■ Exercise goal
A word-for-word copy of all entries is required, without images.
== Segment start ==
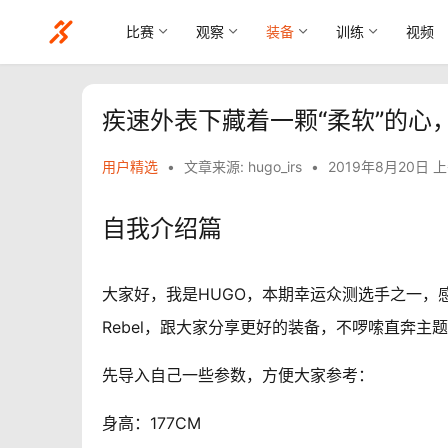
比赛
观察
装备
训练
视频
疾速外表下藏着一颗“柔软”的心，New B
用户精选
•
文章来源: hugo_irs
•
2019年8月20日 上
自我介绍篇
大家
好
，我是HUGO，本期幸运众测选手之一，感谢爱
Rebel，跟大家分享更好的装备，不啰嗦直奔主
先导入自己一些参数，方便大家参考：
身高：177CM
== Segment end ==
■ Task solution
比赛
观察
装备
训练
视频
疾速外表下藏着一颗“柔软”的心，New B
用户精选
•
文章来源: hugo_irs
•
2019年8月20日 上
自我介绍篇
大家
好
，我是HUGO，本期幸运众测选手之一，感谢爱
Rebel，跟大家分享更好的装备，不啰嗦直奔主
先导入自己一些参数，方便大家参考：
身高：177CM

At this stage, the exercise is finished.